• [EXERCISE BRIEF] The expected output is each entry, given again exactly.
BEGIN PROVIDED RECORDS
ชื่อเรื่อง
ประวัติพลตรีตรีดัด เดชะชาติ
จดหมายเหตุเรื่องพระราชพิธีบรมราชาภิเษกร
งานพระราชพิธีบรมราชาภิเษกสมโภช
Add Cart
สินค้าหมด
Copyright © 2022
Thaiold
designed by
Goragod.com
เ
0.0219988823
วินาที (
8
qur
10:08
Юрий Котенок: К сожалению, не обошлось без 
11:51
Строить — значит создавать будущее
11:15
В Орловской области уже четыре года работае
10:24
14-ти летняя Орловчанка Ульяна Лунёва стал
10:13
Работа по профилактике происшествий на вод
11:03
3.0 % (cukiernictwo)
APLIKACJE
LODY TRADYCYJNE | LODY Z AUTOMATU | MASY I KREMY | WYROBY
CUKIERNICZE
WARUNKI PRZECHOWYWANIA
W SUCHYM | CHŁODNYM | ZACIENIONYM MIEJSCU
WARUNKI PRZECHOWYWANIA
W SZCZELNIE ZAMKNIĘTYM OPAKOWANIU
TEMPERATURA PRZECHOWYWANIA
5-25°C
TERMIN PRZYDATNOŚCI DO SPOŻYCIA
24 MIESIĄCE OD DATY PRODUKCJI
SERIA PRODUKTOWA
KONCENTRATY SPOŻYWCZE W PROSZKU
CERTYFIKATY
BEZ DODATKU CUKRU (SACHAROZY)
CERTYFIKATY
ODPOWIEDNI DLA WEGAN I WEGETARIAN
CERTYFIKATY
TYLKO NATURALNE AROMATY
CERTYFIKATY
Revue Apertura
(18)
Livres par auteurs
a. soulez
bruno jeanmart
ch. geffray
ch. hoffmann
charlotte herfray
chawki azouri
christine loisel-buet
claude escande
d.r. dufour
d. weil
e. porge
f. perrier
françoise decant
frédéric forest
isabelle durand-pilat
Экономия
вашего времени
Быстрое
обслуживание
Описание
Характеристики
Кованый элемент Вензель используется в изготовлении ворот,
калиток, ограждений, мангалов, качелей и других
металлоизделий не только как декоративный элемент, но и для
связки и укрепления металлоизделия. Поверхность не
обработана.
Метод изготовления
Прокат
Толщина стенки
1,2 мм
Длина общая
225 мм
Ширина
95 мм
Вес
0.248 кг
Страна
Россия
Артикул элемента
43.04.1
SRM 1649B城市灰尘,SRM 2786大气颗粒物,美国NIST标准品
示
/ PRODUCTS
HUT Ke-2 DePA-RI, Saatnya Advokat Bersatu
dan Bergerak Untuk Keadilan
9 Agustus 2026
END PROVIDED RECORDS
• [RESPONSE BELOW]
ชื่อเรื่อง
ประวัติพลตรีตรีดัด เดชะชาติ
จดหมายเหตุเรื่องพระราชพิธีบรมราชาภิเษกร
งานพระราชพิธีบรมราชาภิเษกสมโภช
Add Cart
สินค้าหมด
Copyright © 2022
Thaiold
designed by
Goragod.com
เ
0.0219988823
วินาที (
8
qur
10:08
Юрий Котенок: К сожалению, не обошлось без 
11:51
Строить — значит создавать будущее
11:15
В Орловской области уже четыре года работае
10:24
14-ти летняя Орловчанка Ульяна Лунёва стал
10:13
Работа по профилактике происшествий на вод
11:03
3.0 % (cukiernictwo)
APLIKACJE
LODY TRADYCYJNE | LODY Z AUTOMATU | MASY I KREMY | WYROBY
CUKIERNICZE
WARUNKI PRZECHOWYWANIA
W SUCHYM | CHŁODNYM | ZACIENIONYM MIEJSCU
WARUNKI PRZECHOWYWANIA
W SZCZELNIE ZAMKNIĘTYM OPAKOWANIU
TEMPERATURA PRZECHOWYWANIA
5-25°C
TERMIN PRZYDATNOŚCI DO SPOŻYCIA
24 MIESIĄCE OD DATY PRODUKCJI
SERIA PRODUKTOWA
KONCENTRATY SPOŻYWCZE W PROSZKU
CERTYFIKATY
BEZ DODATKU CUKRU (SACHAROZY)
CERTYFIKATY
ODPOWIEDNI DLA WEGAN I WEGETARIAN
CERTYFIKATY
TYLKO NATURALNE AROMATY
CERTYFIKATY
Revue Apertura
(18)
Livres par auteurs
a. soulez
bruno jeanmart
ch. geffray
ch. hoffmann
charlotte herfray
chawki azouri
christine loisel-buet
claude escande
d.r. dufour
d. weil
e. porge
f. perrier
françoise decant
frédéric forest
isabelle durand-pilat
Экономия
вашего времени
Быстрое
обслуживание
Описание
Характеристики
Кованый элемент Вензель используется в изготовлении ворот,
калиток, ограждений, мангалов, качелей и других
металлоизделий не только как декоративный элемент, но и для
связки и укрепления металлоизделия. Поверхность не
обработана.
Метод изготовления
Прокат
Толщина стенки
1,2 мм
Длина общая
225 мм
Ширина
95 мм
Вес
0.248 кг
Страна
Россия
Артикул элемента
43.04.1
SRM 1649B城市灰尘,SRM 2786大气颗粒物,美国NIST标准品
示
/ PRODUCTS
HUT Ke-2 DePA-RI, Saatnya Advokat Bersatu
dan Bergerak Untuk Keadilan
9 Agustus 2026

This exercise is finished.